Restricted Arrays

Overview

The restricted arrays functionality is designed to provide users with further options for how data is distributed among processors by allowing them to reduce the total number of processors that actually have data and also by allowing users to remap which data blocks go to which processors. There are two calls that allow users to create restricted arrays; both must be used with the new interface for creating arrays. This requires that users must first create an array handle using the ga_create_handle call and then apply properties to the handle using different ga_set calls. The two calls that allow users to create restricted arrays are ga_set_restricted and ga_set_restricted_range. The first call is more general, the second is a convenience call that allows users to create restricted arrays on a contiguous set of processors.

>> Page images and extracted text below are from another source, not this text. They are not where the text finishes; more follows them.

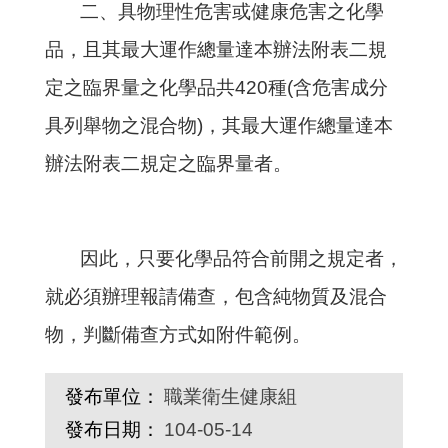
二、具物理性危害或健康危害之化學
品，且其最大運作總量達本辦法附表二規
定之臨界量之化學品共420種(含危害成分
具列舉物之混合物)，其最大運作總量達本
辦法附表二規定之臨界量者。
因此，只要化學品符合前開之規定者，
就必須辦理報請備查，包含純物質及混合
物，判斷備查方式如附件範例。
發布單位：
職業衛生健康組
發布日期：
104-05-14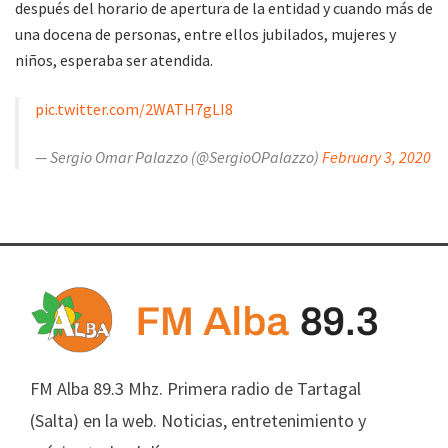
después del horario de apertura de la entidad y cuando más de
una docena de personas, entre ellos jubilados, mujeres y
niños, esperaba ser atendida.
pic.twitter.com/2WATH7gLI8
— Sergio Omar Palazzo (@SergioOPalazzo)
February 3, 2020
FM Alba 89.3 Mhz. Primera radio de Tartagal
(Salta) en la web. Noticias, entretenimiento y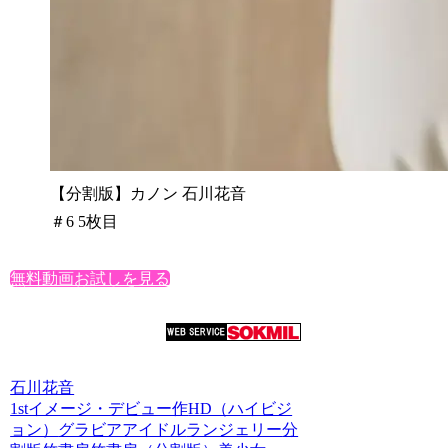
【分割版】カノン 石川花音
＃6 5枚目
無料動画お試しを見る
石川花音
1stイメージ・デビュー作
HD（ハイビジ
ョン）
グラビアアイドル
ランジェリー
分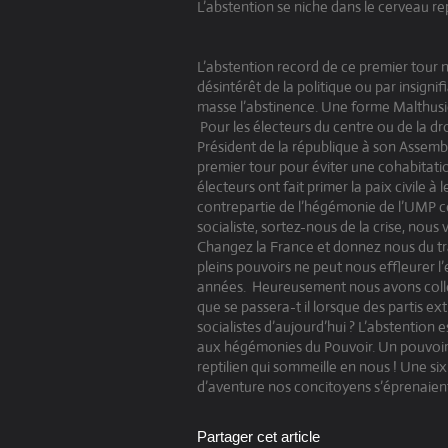
L’abstention se niche dans le cerveau rep
L’abstention record de ce premier tour n
désintérêt de la politique ou par insigni
masse l’abstinence. Une forme Malthusie
Pour les électeurs du centre ou de la dro
Président de la république à son Assembl
premier tour pour éviter une cohabitatio
électeurs ont fait primer la paix civile à 
contrepartie de l’hégémonie de l’UMP ce
socialiste, sortez-nous de la crise, nous
Changez la France et donnez nous du trav
pleins pouvoirs ne peut nous effleurer l’e
années. Heureusement nous avons colle
que se passera-t il lorsque des partis 
socialistes d’aujourd’hui ? L’abstention 
aux hégémonies du Pouvoir. Un pouvoir 
reptilien qui sommeille en nous ! Une six
d’aventure nos concitoyens s’éprenaien
Partager cet article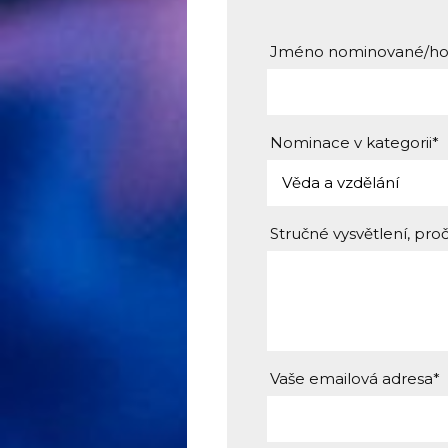
Jméno nominované/ho
Nominace v kategorii*
Stručné vysvětlení, proč
Vaše emailová adresa*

Both calls allow users to restrict the data in a global array to a subset of available processors. The set ga_set_restricted call has two arguments, nproc, and an array list of size nproc. Nproc represents the number of processors that are supposed to contain data and list is an array of the processor IDs that contain data. For the array shown in Figure 8, the problem is run on 36 processors but for nproc=4 and list=[8,9,15,21] only the processors shown in the figure will have data. The array will be decomposed assuming that it is distributed amongst only 4 processors so it will be broken up using either a 2x2, 1x4, or 4x1 decomposition. The block that would normally be mapped to process 0 in a 4 processor decomposition will go to process 8, the data that would map to process 1 will go to process 9, etc. This functionality can be used to create global arrays that have data limited to a small set of processors but which are visible to all processors.

_images/GAon36Processors.png

Figure 8: A global array distributed on 36 processors. If nproc=4 and list = [8,9,15,21] then only the shaded processor will contain data. The array will be decomposed into 4 blocks.

The restricted array capability can also be used to alter the default distribution of data. This is ordinarily done in a column major way on the processor grid so that a global array created on 16 processors that has been decomposed into a 4x4 grid of data blocks would have data mapped out as shown in Figure 9. The first column of blocks is assigned to processes 0-3, the second to processes 4-7, etc.

_images/GAon16Processors.png

Figure 9: Standard data distribution for a global array created on 16 processors and decomposed into a 4x4 grid of data blocks.

Figure 10 shows an alternative distribution that could be achieved using restricted arrays and setting the list array to [0,1,4,5,2,3,6,7,8,9,12,13,10,11,14,15]. This distribution might but useful for reducing intranode communication for multiprocessor nodes

_images/GAon16ProcessorsAlternative.png

Figure 10: An alternative distribution that could be achieved using restricted arrays. An array on 16 processors decomposed into a 4x4 grid of data blocks.

Restricted Arrays Operations

  • Fortran subroutine: ga_set_restricted(g_a, list, nproc)

  • C: void GA_Set_restricted(int g_a, int list[], int nproc)

  • C++: GA::GlobalArray::setRestricted(int list[], int nproc) const

This subroutine restricts data in the global array g_a to only the nproc processors listed in the array list. The value of nproc must be less than or equal to the number of available processors. If this call is used in conjunction with ga_set_irreg_distr, then the decomposition in the ga_set_irreg_distr call must be done assuming the number of processors used in the ga_set_restricted call. The data that would ordinarily get mapped to process 0 in an nproc distribution will get mapped to the processor in list[0], the data that would be mapped to process 1 will get mapped to list[1], etc. This can be used to restructure the data layout in a global array even if the value of nproc equals the total number of processors available.

  • Fortran subroutine: ga_set_restricted_range(g_a, list, nproc)

  • C: void GA_Set_restricted_range(int g_a, int lo_proc, int hi_proc)

  • C++: GA::GlobalArray::setRestrictedRange(int lo_proc, int hi_proc) const

This subroutine restricts data in the global array g_a to the processors beginning withlo_proc and ending with hi_proc. Both lo_proc and hi_proc must be less than or equal to the total number of processors available minus one (e.g., in the range [0,N-1] where N is the total number of processors) and lo_proc must be less than or equal to hi_proc. If lo_proc=0 and hi_proc=N-1 then this command has no effect on the data distribution. This call is equivalent to using the ga_set_restricted call where nprocs = hi_proc-lo_proc+1 and the array list contains the processors [lo_proc, hi_proc] in consecutive order.